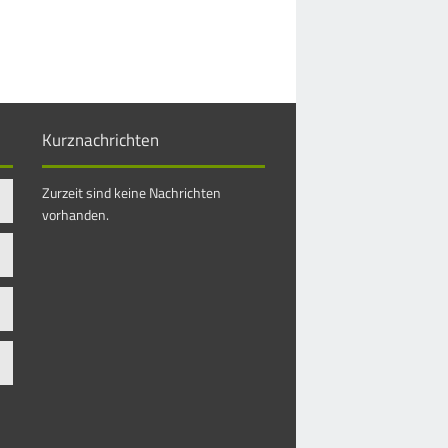
Kurznachrichten
Zurzeit sind keine Nachrichten
vorhanden.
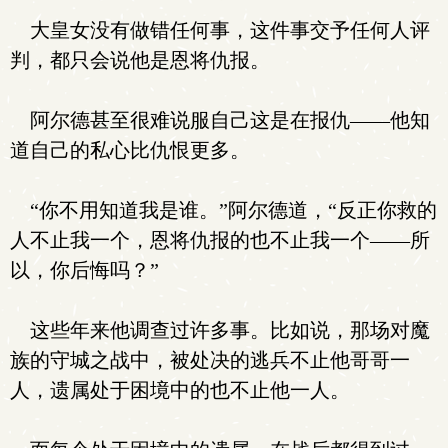
大皇女没有做错任何事，这件事交予任何人评
判，都只会说他是恩将仇报。
阿尔德甚至很难说服自己这是在报仇——他知
道自己的私心比仇恨更多。
“你不用知道我是谁。”阿尔德道，“反正你救的
人不止我一个，恩将仇报的也不止我一个——所
以，你后悔吗？”
这些年来他调查过许多事。比如说，那场对魔
族的守城之战中，被处决的逃兵不止他哥哥一
人，遗属处于困境中的也不止他一人。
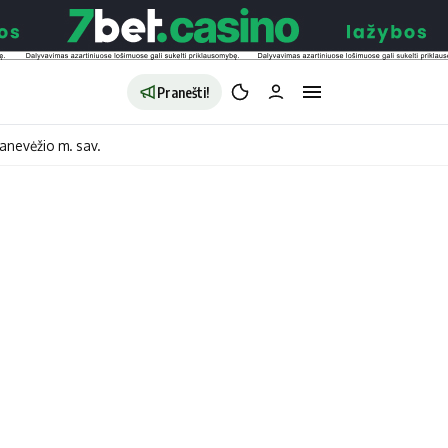
Pranešti!
anevėžio m. sav.
aldybės
Redakcija
Apie mus
o
Autoriai
no
Kontaktai
jono
Privatumo politika
ono
Redakcijos politika
sto
Receptai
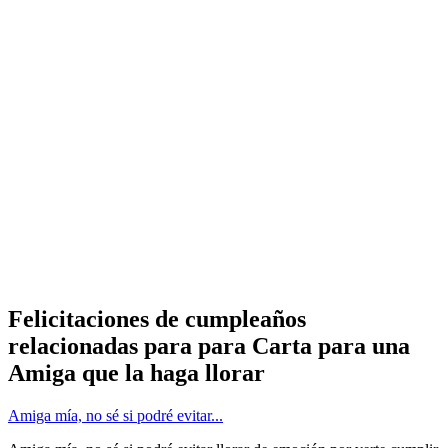
Felicitaciones de cumpleaños
relacionadas para para Carta para una
Amiga que la haga llorar
Amiga mía, no sé si podré evitar...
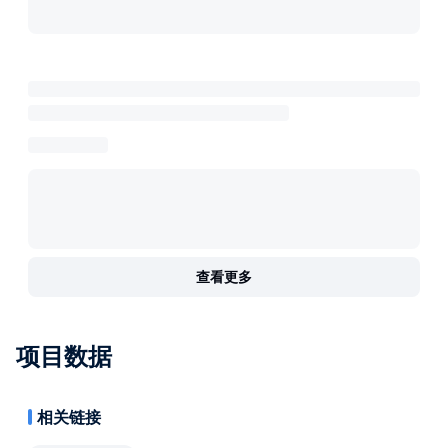
查看更多
项目数据
相关链接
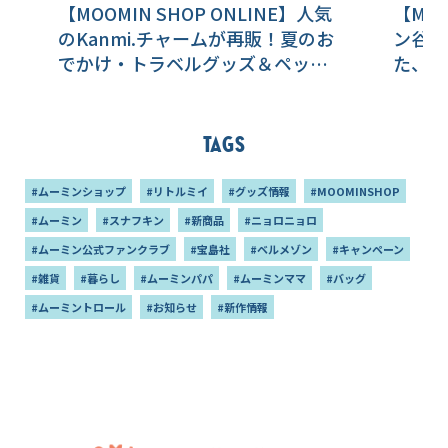
【MOOMIN SHOP ONLINE】人気
【MO
のKanmi.チャームが再販！夏のお
ン谷の
でかけ・トラベルグッズ＆ペット
た、お
アイテム特集♪
プ♪
Tags
#ムーミンショップ
#リトルミイ
#グッズ情報
#MOOMINSHOP
#ムーミン
#スナフキン
#新商品
#ニョロニョロ
#ムーミン公式ファンクラブ
#宝島社
#ベルメゾン
#キャンペーン
#雑貨
#暮らし
#ムーミンパパ
#ムーミンママ
#バッグ
#ムーミントロール
#お知らせ
#新作情報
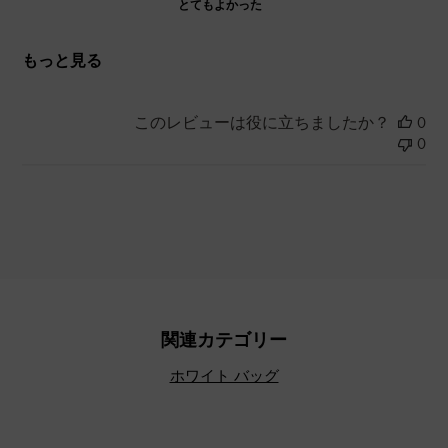
とてもよかった
もっと見る
このレビューは役に立ちましたか？
0
0
関連カテゴリー
ホワイト バッグ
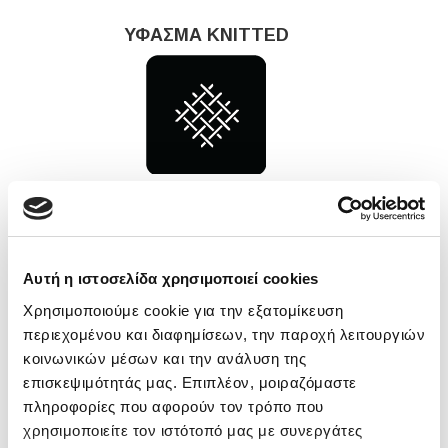
ΥΦΑΣΜΑ KNITTED
Πλεκτό ύφασμα υψηλής ποιότητας με αίσθηση
μεταξιού. Απορροφά την υγρασία και διαθέτει
αντιβακτηριδιακές ιδιότητες οι οποίες
συμβάλλουν σε έναν υγιεινό και άνετο ύπνο.
Αυτή η ιστοσελίδα χρησιμοποιεί cookies
ERGO FOAM PLUS
Χρησιμοποιούμε cookie για την εξατομίκευση
περιεχομένου και διαφημίσεων, την παροχή λειτουργιών
κοινωνικών μέσων και την ανάλυση της
επισκεψιμότητάς μας. Επιπλέον, μοιραζόμαστε
πληροφορίες που αφορούν τον τρόπο που
χρησιμοποιείτε τον ιστότοπό μας με συνεργάτες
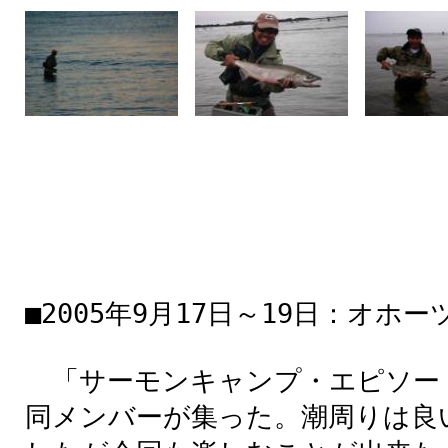
■2005年9月17日～19
日
：オホー
「サーモンキャンプ・エピソー
同
メンバーが
集
った。
潮
周
りは
良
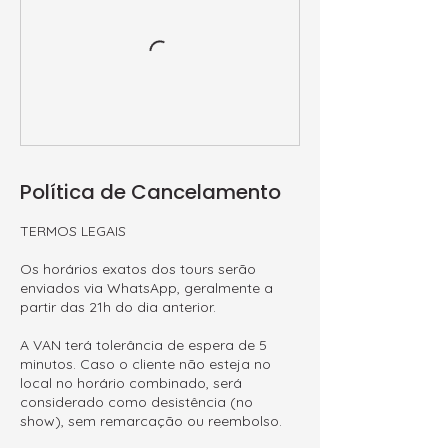
Política de Cancelamento
TERMOS LEGAIS
Os horários exatos dos tours serão
enviados via WhatsApp, geralmente a
partir das 21h do dia anterior.
A VAN terá tolerância de espera de 5
minutos. Caso o cliente não esteja no
local no horário combinado, será
considerado como desistência (no
show), sem remarcação ou reembolso.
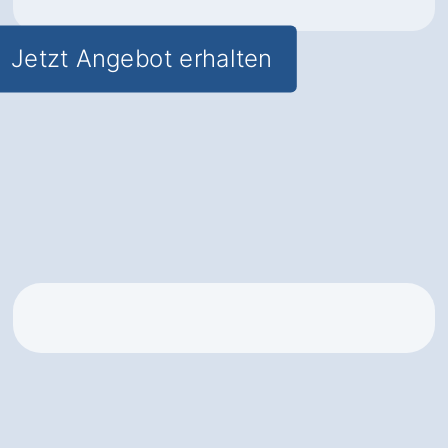
Jetzt Angebot erhalten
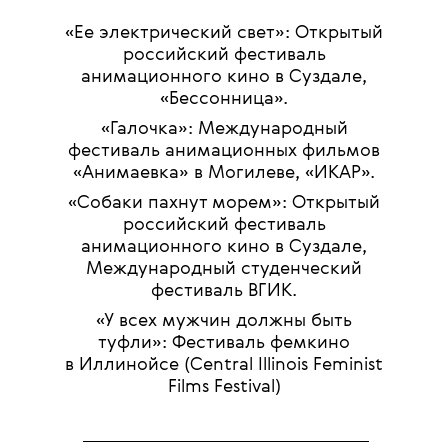
«Ее электрический свет»: Открытый
российский фестиваль
анимационного кино в Суздале,
«Бессонница».
«Галочка»: Международный
фестиваль анимационных фильмов
«Анимаевка» в Могилеве, «ИКАР».
«Собаки пахнут морем»: Открытый
российский фестиваль
анимационного кино в Суздале,
Международный студенческий
фестиваль ВГИК.
«У всех мужчин должны быть
туфли»: Фестиваль фемкино
в Иллинойсе (Central Illinois Feminist
Films Festival)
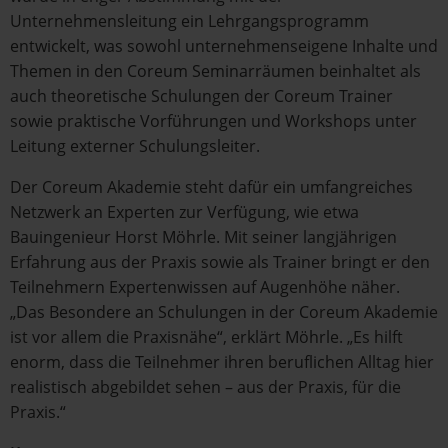
Unternehmensleitung ein Lehrgangsprogramm
entwickelt, was sowohl unternehmenseigene Inhalte und
Themen in den Coreum Seminarräumen beinhaltet als
auch theoretische Schulungen der Coreum Trainer
sowie praktische Vorführungen und Workshops unter
Leitung externer Schulungsleiter.
Der Coreum Akademie steht dafür ein umfangreiches
Netzwerk an Experten zur Verfügung, wie etwa
Bauingenieur Horst Möhrle. Mit seiner langjährigen
Erfahrung aus der Praxis sowie als Trainer bringt er den
Teilnehmern Expertenwissen auf Augenhöhe näher.
„Das Besondere an Schulungen in der Coreum Akademie
ist vor allem die Praxisnähe“, erklärt Möhrle. „Es hilft
enorm, dass die Teilnehmer ihren beruflichen Alltag hier
realistisch abgebildet sehen – aus der Praxis, für die
Praxis.“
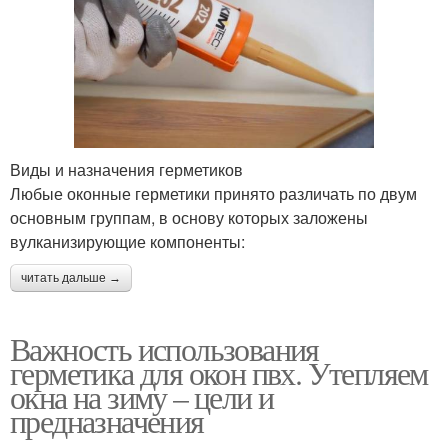
Виды и назначения герметиков
Любые оконные герметики принято различать по двум
основным группам, в основу которых заложены
вулканизирующие компоненты:
читать дальше →
Важность использования
герметика для окон пвх. Утепляем
окна на зиму – цели и
предназначения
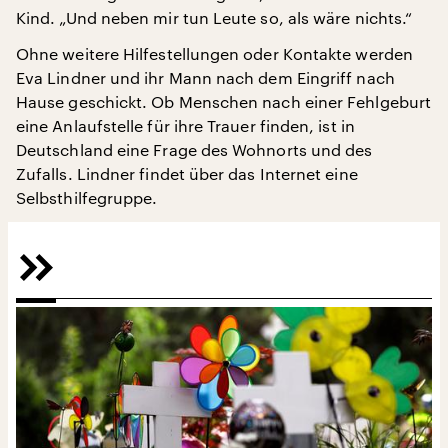
Kind. „Und neben mir tun Leute so, als wäre nichts.“
Ohne weitere Hilfestellungen oder Kontakte werden
Eva Lindner und ihr Mann nach dem Eingriff nach
Hause geschickt. Ob Menschen nach einer Fehlgeburt
eine Anlaufstelle für ihre Trauer finden, ist in
Deutschland eine Frage des Wohnorts und des
Zufalls. Lindner findet über das Internet eine
Selbsthilfegruppe.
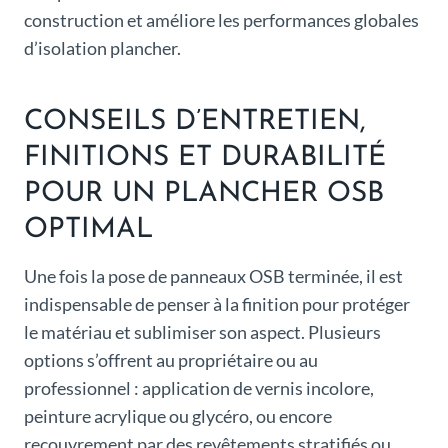
construction et améliore les performances globales
d’isolation plancher.
CONSEILS D’ENTRETIEN,
FINITIONS ET DURABILITÉ
POUR UN PLANCHER OSB
OPTIMAL
Une fois la pose de panneaux OSB terminée, il est
indispensable de penser à la finition pour protéger
le matériau et sublimiser son aspect. Plusieurs
options s’offrent au propriétaire ou au
professionnel : application de vernis incolore,
peinture acrylique ou glycéro, ou encore
recouvrement par des revêtements stratifiés ou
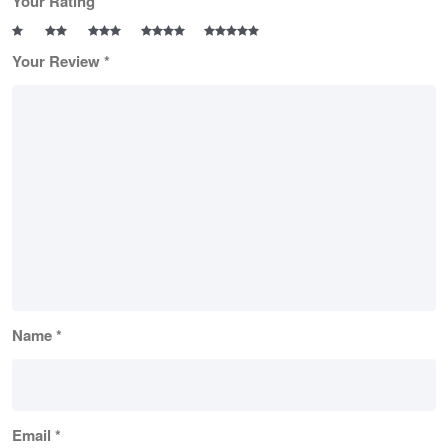
Your Rating
Your Review
*
Name
*
Email
*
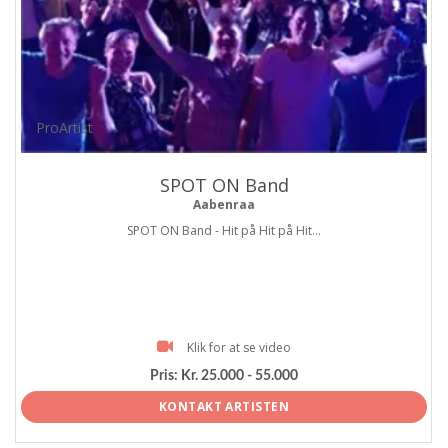
ProArtist
SPOT ON Band
Aabenraa
SPOT ON Band - Hit på Hit på Hit...
Klik for at se video
Pris:
Kr. 25.000 - 55.000
KONTAKT ARTISTEN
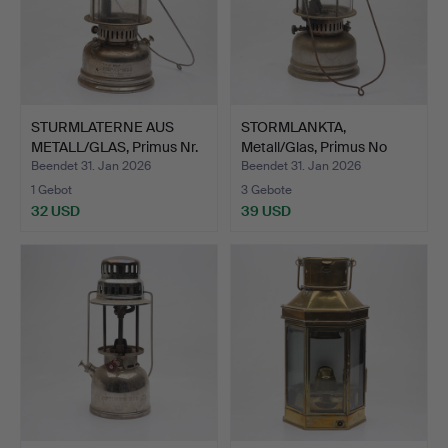
STURMLATERNE AUS
STORMLANKTA,
METALL/GLAS, Primus Nr.
Metall/Glas, Primus No
1…
1020 m…
Beendet 31. Jan 2026
Beendet 31. Jan 2026
1 Gebot
3 Gebote
32 USD
39 USD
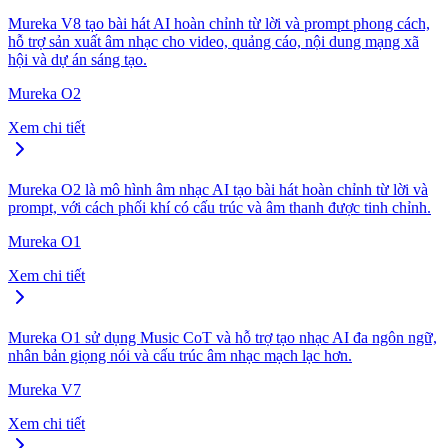
Mureka V8 tạo bài hát AI hoàn chỉnh từ lời và prompt phong cách,
hỗ trợ sản xuất âm nhạc cho video, quảng cáo, nội dung mạng xã
hội và dự án sáng tạo.
Mureka O2
Xem chi tiết
Mureka O2 là mô hình âm nhạc AI tạo bài hát hoàn chỉnh từ lời và
prompt, với cách phối khí có cấu trúc và âm thanh được tinh chỉnh.
Mureka O1
Xem chi tiết
Mureka O1 sử dụng Music CoT và hỗ trợ tạo nhạc AI đa ngôn ngữ,
nhân bản giọng nói và cấu trúc âm nhạc mạch lạc hơn.
Mureka V7
Xem chi tiết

▸ TASK TO CARRY OUT: Filter the entries down to the lines containing "Coreum". Copy each of those lines.

▸ ANSWER:
Themen in den Coreum Seminarräumen beinhaltet als
auch theoretische Schulungen der Coreum Trainer
Der Coreum Akademie steht dafür ein umfangreiches
„Das Besondere an Schulungen in der Coreum Akademie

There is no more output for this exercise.